September 23, 2013

Nous sommes ici/We Are Here

By Steve Locke

It could have been the early sunset, or the blustery wind and proliferation of warm-wear amongst readers and audience members, including John K. Samson’s flannel shirt and vest. Or maybe it was the geese soaring in formation, south across the Assiniboine as John Weier delivered a line on bird watching. It could also just be the fact that the vernal equinox took place the day before, but something felt so perfectly “autumn” about the “Voices From Oodena” event on Sunday evening.

The heart of the city: an intersection of languages, stories and people. Photo by Leif Norman.

 In its ninth incarnation, the heart of the city was home to yet another diverse gathering of Winnipeggian (is that a term yet?) storytellers who explored their relationship to this place that will soon be ever so cold. And while the weather was still quite tolerable for this essential festival event, Thin Air provided a hearty line-up of voices to give us a fine sense of our community.

First to take the podium was improviser/performer, RobertMalo, who is also known in many classrooms and historical tours as the time-displaced voyageur, TiBert. Taking the microphone aside, Malo dove into performance poems that addressed issues of bilingualism. Alternating lines and phrases between French and English, a “lover’s quarrel” took place between the language identities, where each side asked the other, “How can I better understand you?” The poet ultimately concluded, “Je suis que je suis.”

From a yet-unpublished manuscript, John Weier shared part of a story in which a man returns to Winnipeg after fifty years. Upon visiting the banks of the Red River, he experiences vivid flashbacks of his family’s exodus from poverty just as southern Manitoba was about to begin macerating under the famous deluge. Where as the character’s childhood home was deconstructed to make money for food, Weier haunted us with visceral descriptions of a bullying river that destroyed homes and utterly changed the local landscape. In an unfortunate  end to the passage, the man recollects his family arriving at their new home in the Niagara region, their basement completely flooded.

McNally Robinson Book For Young People Award winner Colleen Nelson was next to read, selecting a passage from her latest YA novel, The Fall. With the skate park in walking distance of Oodena, Nelson made reference to the importance of such meeting places to youth who strive to gain independence from their parents, including the precocious skate-kids in her book.

And then some musician-guy read from his book of Lyrics and Poems.

The view of the prairies from a paper airplane.

Seriously, though, it was a truly special, surreal experience to hear John K.’s lyrics on their own. Where I would have sang along, I spoke instead, following along to the likes of Hospital Vespers and others from Weakerthans albums gone by, as well as his solo album, Provincial. It goes without saying that John K. has contributed to our sense of identity, and I sure as Salisbury House have seen The Weakerthans live enough times to run out of fingers on one hand. But to hear John K.’s gentle, empathetic voice utter “Before the nurses came to take you away/ I stood there on a chair and watched you pray,” made it feel like a cross between the Jets returning home and Christmas.

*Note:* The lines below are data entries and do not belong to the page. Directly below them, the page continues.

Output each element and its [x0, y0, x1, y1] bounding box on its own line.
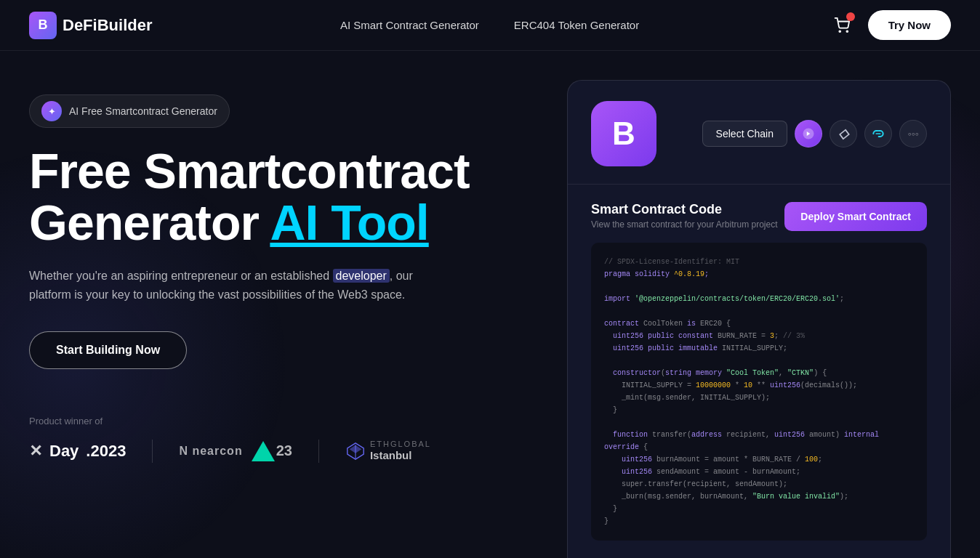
code-line-14: [604, 416, 914, 429]
partner-nearcon: N nearcon 23: [179, 441, 292, 461]
partner-xday: ✕ Day .2023: [29, 442, 126, 461]
code-line-20: }: [604, 503, 914, 515]
code-line-18: super.transfer(recipient, sendAmount);: [604, 478, 914, 490]
logo-defi: DeFi: [63, 16, 97, 34]
divider-1: [152, 440, 153, 463]
nearcon-23: 23: [276, 442, 292, 459]
hero-title: Free Smartcontract Generator AI Tool: [29, 145, 538, 249]
header: B DeFiBuilder AI Smart Contract Generato…: [0, 0, 980, 51]
partner-ethglobal: ETHGLOBAL Istanbul: [345, 440, 431, 462]
code-line-9: [604, 355, 914, 367]
logo-builder: Builder: [97, 16, 153, 34]
code-title: Smart Contract Code: [591, 202, 778, 217]
badge-text: AI Free Smartcontract Generator: [69, 105, 217, 117]
chain-icon-link[interactable]: [864, 120, 892, 147]
hero-title-highlight: AI Tool: [270, 195, 428, 250]
product-winner-label: Product winner of: [29, 416, 538, 426]
xday-day: Day: [49, 442, 79, 461]
eth-label: ETHGLOBAL: [370, 440, 431, 449]
mockup-top: B Select Chain ◇: [568, 81, 950, 185]
hero-badge: ✦ AI Free Smartcontract Generator: [29, 94, 230, 128]
svg-point-0: [839, 31, 840, 32]
logo-icon: B: [29, 12, 57, 39]
partners-row: ✕ Day .2023 N nearcon 23: [29, 440, 538, 463]
mockup-container: B Select Chain ◇: [567, 80, 951, 558]
xday-year: .2023: [86, 442, 126, 461]
code-section: Smart Contract Code View the smart contr…: [568, 185, 950, 558]
chain-icon-more[interactable]: ◦◦◦: [899, 120, 927, 147]
code-line-5: [604, 305, 914, 318]
try-now-button[interactable]: Try Now: [868, 10, 951, 40]
hero-title-line1: Free Smartcontract: [29, 143, 470, 198]
logo-text: DeFiBuilder: [63, 16, 152, 35]
chain-icon-arbitrum[interactable]: [795, 120, 822, 147]
nearcon-triangle-icon: [252, 441, 272, 461]
code-line-13: }: [604, 404, 914, 416]
product-winner-section: Product winner of ✕ Day .2023 N nearcon: [29, 416, 538, 463]
code-line-2: pragma solidity ^0.8.19;: [604, 268, 914, 280]
code-line-3: [604, 280, 914, 293]
code-line-11: INITIAL_SUPPLY = 10000000 * 10 ** uint25…: [604, 379, 914, 392]
code-line-16: uint256 burnAmount = amount * BURN_RATE …: [604, 453, 914, 466]
xday-text: Day: [49, 442, 79, 461]
header-right: Try Now: [827, 10, 951, 40]
eth-city: Istanbul: [370, 449, 431, 462]
code-header: Smart Contract Code View the smart contr…: [591, 202, 927, 231]
start-building-button[interactable]: Start Building Now: [29, 331, 187, 369]
svg-point-1: [846, 31, 848, 32]
code-line-8: uint256 public immutable INITIAL_SUPPLY;: [604, 342, 914, 355]
hero-title-normal: Generator: [29, 195, 270, 250]
code-line-7: uint256 public constant BURN_RATE = 3; /…: [604, 330, 914, 342]
nav-item-erc404[interactable]: ERC404 Token Generator: [514, 19, 639, 31]
eth-text: ETHGLOBAL Istanbul: [370, 440, 431, 462]
mockup-logo: B: [591, 101, 656, 166]
hero-desc-highlight: developer: [333, 269, 390, 283]
main-nav: AI Smart Contract Generator ERC404 Token…: [340, 19, 639, 31]
chain-selector-row: Select Chain ◇: [702, 120, 927, 147]
eth-diamond-icon: [345, 441, 366, 461]
code-block: // SPDX-License-Identifier: MIT pragma s…: [591, 243, 927, 541]
code-subtitle: View the smart contract for your Arbitru…: [591, 219, 778, 230]
right-panel: B Select Chain ◇: [567, 80, 951, 558]
cart-button[interactable]: [827, 11, 856, 40]
deploy-button[interactable]: Deploy Smart Contract: [784, 202, 927, 231]
xday-x-icon: ✕: [29, 442, 42, 461]
nearcon-text: N nearcon: [179, 445, 242, 458]
code-line-21: }: [604, 515, 914, 527]
hero-desc-part1: Whether you're an aspiring entrepreneur …: [29, 270, 333, 282]
badge-icon: ✦: [41, 101, 62, 121]
left-panel: ✦ AI Free Smartcontract Generator Free S…: [29, 80, 538, 463]
code-line-12: _mint(msg.sender, INITIAL_SUPPLY);: [604, 392, 914, 404]
select-chain-button[interactable]: Select Chain: [702, 121, 787, 147]
code-line-10: constructor(string memory "Cool Token", …: [604, 367, 914, 379]
code-title-area: Smart Contract Code View the smart contr…: [591, 202, 778, 230]
code-line-19: _burn(msg.sender, burnAmount, "Burn valu…: [604, 490, 914, 503]
main-content: ✦ AI Free Smartcontract Generator Free S…: [0, 51, 980, 558]
code-line-6: contract CoolToken is ERC20 {: [604, 318, 914, 330]
cart-badge: [846, 12, 855, 21]
code-line-17: uint256 sendAmount = amount - burnAmount…: [604, 466, 914, 478]
divider-2: [318, 440, 319, 463]
code-line-15: function transfer(address recipient, uin…: [604, 429, 914, 453]
hero-description: Whether you're an aspiring entrepreneur …: [29, 267, 422, 305]
link-icon: [871, 129, 885, 139]
nav-item-ai-smart-contract[interactable]: AI Smart Contract Generator: [340, 19, 479, 31]
logo: B DeFiBuilder: [29, 12, 152, 39]
code-line-1: // SPDX-License-Identifier: MIT: [604, 256, 914, 268]
arbitrum-icon: [802, 127, 815, 140]
code-line-4: import '@openzeppelin/contracts/token/ER…: [604, 293, 914, 305]
chain-icon-ethereum[interactable]: ◇: [830, 120, 857, 147]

Where one might assume Samson to be the one to close the show, the evening still had one more reader who managed to take the audiences spirits up one notch higher. A strong and genial presence, Dave McLeod took us home with poetry selections from the well-celebrated anthology of aboriginal writing, Manitopawow. His pieces navigated the nooks and crannies of aboriginal identity in and the political act of writing, which he said, “puts a magnifying glass on the truth”. By the end of his reading, McLeod had us all chanting for the “equality of bannock rights” in the city, and answering the question, “are you full enough to know when you are full enough?”

After the event, we felt ever closer to the centre of our identity as we all drew away from the heart of our city, like floodwaters receding. As the wind died down, we unzipped our jackets a little bit and revealed a bit more of ourselves to the elements before the chill of the night set in. It was a perfect autumn evening. Perfectly Winnipeggian...Winnipegger-ish...You know what I mean.